Sui social media si afferma inoltre che gli oratori invocano la creazione di un califfato islamico in Germania, riporta RT. I video mostrano uno degli oratori che definisce il califfato un «sistema che… fornisce sicurezza» ma che è «odiato» e «demonizzato» in Germania. La folla risponde conripetendo «Allahu Akbar».

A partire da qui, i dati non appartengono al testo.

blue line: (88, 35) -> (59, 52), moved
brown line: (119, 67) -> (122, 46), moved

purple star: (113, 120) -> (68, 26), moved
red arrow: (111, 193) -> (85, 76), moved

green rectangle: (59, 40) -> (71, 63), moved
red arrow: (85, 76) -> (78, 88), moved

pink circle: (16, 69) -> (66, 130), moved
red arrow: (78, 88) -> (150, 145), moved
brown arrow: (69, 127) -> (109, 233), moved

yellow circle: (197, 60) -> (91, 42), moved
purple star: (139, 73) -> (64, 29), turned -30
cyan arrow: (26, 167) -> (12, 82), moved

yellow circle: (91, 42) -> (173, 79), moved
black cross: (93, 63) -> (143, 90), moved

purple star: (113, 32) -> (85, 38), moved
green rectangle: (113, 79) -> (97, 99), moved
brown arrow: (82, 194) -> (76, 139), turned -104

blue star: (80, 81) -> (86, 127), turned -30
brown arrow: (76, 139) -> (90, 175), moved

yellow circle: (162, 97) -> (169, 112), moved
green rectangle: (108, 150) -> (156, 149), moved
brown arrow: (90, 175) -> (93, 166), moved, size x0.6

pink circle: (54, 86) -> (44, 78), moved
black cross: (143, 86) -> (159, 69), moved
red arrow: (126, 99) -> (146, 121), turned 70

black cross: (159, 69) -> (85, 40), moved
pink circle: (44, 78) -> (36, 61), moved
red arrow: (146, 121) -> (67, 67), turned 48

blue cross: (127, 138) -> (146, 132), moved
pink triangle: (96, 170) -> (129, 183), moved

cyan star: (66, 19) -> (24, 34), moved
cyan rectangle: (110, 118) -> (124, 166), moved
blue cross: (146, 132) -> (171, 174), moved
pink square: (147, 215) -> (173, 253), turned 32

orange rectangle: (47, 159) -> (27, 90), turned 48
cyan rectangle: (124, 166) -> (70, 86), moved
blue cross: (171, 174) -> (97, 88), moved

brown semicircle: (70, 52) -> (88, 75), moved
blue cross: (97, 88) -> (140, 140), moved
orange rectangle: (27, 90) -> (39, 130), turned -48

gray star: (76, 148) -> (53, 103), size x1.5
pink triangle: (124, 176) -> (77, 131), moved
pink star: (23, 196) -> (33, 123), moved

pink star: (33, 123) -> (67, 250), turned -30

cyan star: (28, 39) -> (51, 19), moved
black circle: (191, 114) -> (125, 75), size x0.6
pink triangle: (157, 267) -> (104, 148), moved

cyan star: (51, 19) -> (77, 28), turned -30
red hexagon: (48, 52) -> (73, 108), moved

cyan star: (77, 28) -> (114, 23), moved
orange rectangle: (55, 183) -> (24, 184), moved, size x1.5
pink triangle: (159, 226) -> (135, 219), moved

L’organizzatore della manifestazione è stato identificato dal quotidiano locale Hamburger Morgenpost come Joe Adade Boateng, 25 anni, cittadino tedesco e sedicente imam che diffonde quella che il giornale definisce «propaganda islamica» sui social media, compreso TikTok.
Secondo quanto riportato dai media, l’uomo è anche membro di Muslim Interaktiv, un’organizzazione ufficialmente designata dal Servizio di sicurezza nazionale (BfV) come «gruppo estremista affermato».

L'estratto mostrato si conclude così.